*Task goal*: Within the records below is a range that opens at the line with "one or more WordPress calendar plugins." and closes at the line with "Supplied by Mars EDV, eg.". Return that range word for word, both ends included, and only that range.

*Material for this task*:

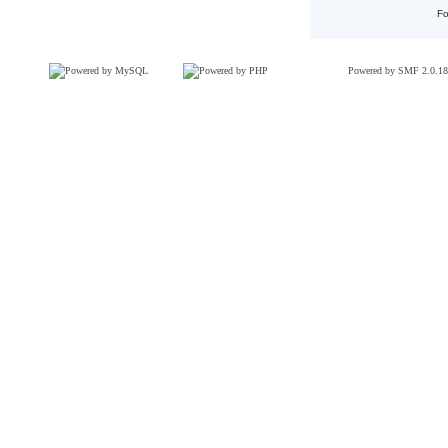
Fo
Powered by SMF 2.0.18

---

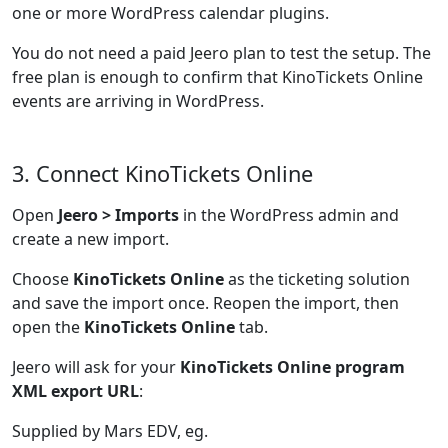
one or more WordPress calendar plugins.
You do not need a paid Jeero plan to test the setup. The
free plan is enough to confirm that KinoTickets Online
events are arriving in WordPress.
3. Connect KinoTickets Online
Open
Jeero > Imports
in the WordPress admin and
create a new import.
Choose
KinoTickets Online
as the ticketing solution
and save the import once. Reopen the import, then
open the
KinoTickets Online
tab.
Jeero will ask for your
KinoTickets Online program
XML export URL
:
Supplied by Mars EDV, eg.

*Result of the task*:
one or more WordPress calendar plugins.
You do not need a paid Jeero plan to test the setup. The
free plan is enough to confirm that KinoTickets Online
events are arriving in WordPress.
3. Connect KinoTickets Online
Open
Jeero > Imports
in the WordPress admin and
create a new import.
Choose
KinoTickets Online
as the ticketing solution
and save the import once. Reopen the import, then
open the
KinoTickets Online
tab.
Jeero will ask for your
KinoTickets Online program
XML export URL
:
Supplied by Mars EDV, eg.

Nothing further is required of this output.